### Task item:
In the material below, find all lines with the string "right" and copy them.

--------------------

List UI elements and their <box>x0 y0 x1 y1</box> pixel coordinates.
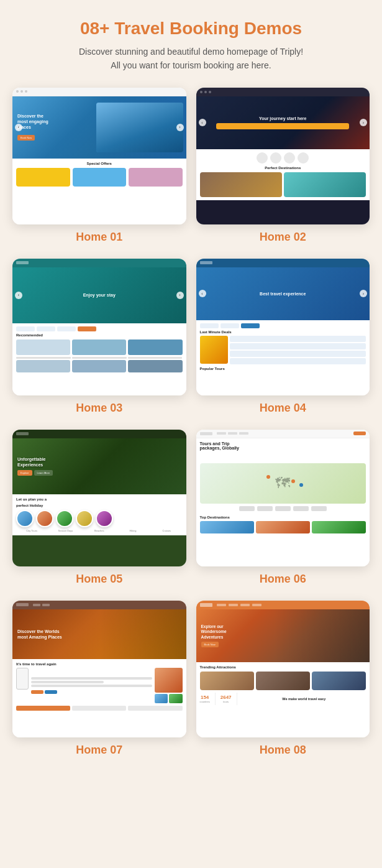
hero-text-08: Explore ourWondersomeAdventures <box>201 624 227 640</box>
demo-label-08: Home 08 <box>260 744 306 757</box>
demo-label-03: Home 03 <box>76 402 122 415</box>
demo-thumbnail-06[interactable]: Tours and Trippackages, Globally 🗺 <box>196 430 370 566</box>
demo-thumbnail-04[interactable]: Best travel experience ‹ › Last Minute D… <box>196 259 370 395</box>
hero-text-07: Discover the Worldsmost Amazing Places <box>17 629 62 640</box>
demo-item-home-06[interactable]: Tours and Trippackages, Globally 🗺 <box>196 430 370 586</box>
section-title-07: It's time to travel again <box>16 662 183 666</box>
section-title-06: Top Destinations <box>200 515 366 519</box>
thumb-01: Discover themost engagingplaces Book Now… <box>12 88 186 224</box>
demo-item-home-07[interactable]: Discover the Worldsmost Amazing Places I… <box>12 601 186 757</box>
hero-text-06: Tours and Trippackages, Globally <box>200 441 366 450</box>
demo-thumbnail-02[interactable]: Your journey start here ‹ › Perfect Dest… <box>196 88 370 224</box>
demos-grid: Discover themost engagingplaces Book Now… <box>12 88 370 757</box>
hero-text-05: UnforgettableExperiences <box>17 456 46 468</box>
stat-countries: 154 countries <box>200 695 210 703</box>
stat-tours: 2647 tours <box>221 695 232 703</box>
demo-thumbnail-05[interactable]: UnforgettableExperiences Explore Learn M… <box>12 430 186 566</box>
section-title-03: Recommended <box>16 333 183 337</box>
section-title-04: Popular Tours <box>200 367 366 371</box>
demo-item-home-01[interactable]: Discover themost engagingplaces Book Now… <box>12 88 186 244</box>
demo-thumbnail-07[interactable]: Discover the Worldsmost Amazing Places I… <box>12 601 186 737</box>
demo-label-06: Home 06 <box>260 573 306 586</box>
hero-text-02: Your journey start here <box>259 116 307 121</box>
arrow-right-04[interactable]: › <box>360 290 367 297</box>
thumb-03: Enjoy your stay ‹ › Recommended <box>12 259 186 395</box>
demo-label-04: Home 04 <box>260 402 306 415</box>
demo-thumbnail-01[interactable]: Discover themost engagingplaces Book Now… <box>12 88 186 224</box>
thumb-04: Best travel experience ‹ › Last Minute D… <box>196 259 370 395</box>
page-subtitle: Discover stunning and beautiful demo hom… <box>12 45 370 73</box>
title-main: Travel Booking Demos <box>109 19 302 38</box>
demo-item-home-05[interactable]: UnforgettableExperiences Explore Learn M… <box>12 430 186 586</box>
arrow-right-03[interactable]: › <box>176 292 184 299</box>
section-title-01: Special Offers <box>12 162 186 165</box>
arrow-right-02[interactable]: › <box>360 119 367 126</box>
demo-label-01: Home 01 <box>76 231 122 244</box>
thumb-06: Tours and Trippackages, Globally 🗺 <box>196 430 370 566</box>
page-header: 08+ Travel Booking Demos Discover stunni… <box>12 19 370 73</box>
section-title-deals-04: Last Minute Deals <box>200 330 366 334</box>
thumb-08: Explore ourWondersomeAdventures Book Now… <box>196 601 370 737</box>
arrow-left-03[interactable]: ‹ <box>15 292 22 299</box>
section-title-08: Trending Attractions <box>200 665 366 669</box>
thumb-07: Discover the Worldsmost Amazing Places I… <box>12 601 186 737</box>
stat-text-08: We make world travel easy <box>242 697 366 701</box>
arrow-right-01[interactable]: › <box>176 124 184 131</box>
section-title-05a: Let us plan you a <box>16 497 183 501</box>
demo-thumbnail-03[interactable]: Enjoy your stay ‹ › Recommended <box>12 259 186 395</box>
demo-item-home-03[interactable]: Enjoy your stay ‹ › Recommended <box>12 259 186 415</box>
demo-label-05: Home 05 <box>76 573 122 586</box>
demo-label-07: Home 07 <box>76 744 122 757</box>
arrow-left-01[interactable]: ‹ <box>15 124 22 131</box>
demo-item-home-08[interactable]: Explore ourWondersomeAdventures Book Now… <box>196 601 370 757</box>
hero-btn-08: Book Now <box>201 642 219 647</box>
demo-thumbnail-08[interactable]: Explore ourWondersomeAdventures Book Now… <box>196 601 370 737</box>
arrow-left-02[interactable]: ‹ <box>199 119 206 126</box>
page-wrapper: 08+ Travel Booking Demos Discover stunni… <box>12 19 370 757</box>
page-title: 08+ Travel Booking Demos <box>12 19 370 39</box>
hero-text-03: Enjoy your stay <box>83 293 116 297</box>
hero-text-04: Best travel experience <box>260 292 306 296</box>
thumb-02: Your journey start here ‹ › Perfect Dest… <box>196 88 370 224</box>
title-prefix: 08+ <box>80 19 110 38</box>
demo-label-02: Home 02 <box>260 231 306 244</box>
section-title-02: Perfect Destinations <box>200 166 366 170</box>
arrow-left-04[interactable]: ‹ <box>199 290 206 297</box>
demo-item-home-04[interactable]: Best travel experience ‹ › Last Minute D… <box>196 259 370 415</box>
demo-item-home-02[interactable]: Your journey start here ‹ › Perfect Dest… <box>196 88 370 244</box>
thumb-05: UnforgettableExperiences Explore Learn M… <box>12 430 186 566</box>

--------------------

### Expected answer:
arrow-right-04[interactable]: › <box>360 290 367 297</box>
arrow-right-03[interactable]: › <box>176 292 184 299</box>
arrow-right-02[interactable]: › <box>360 119 367 126</box>
arrow-right-01[interactable]: › <box>176 124 184 131</box>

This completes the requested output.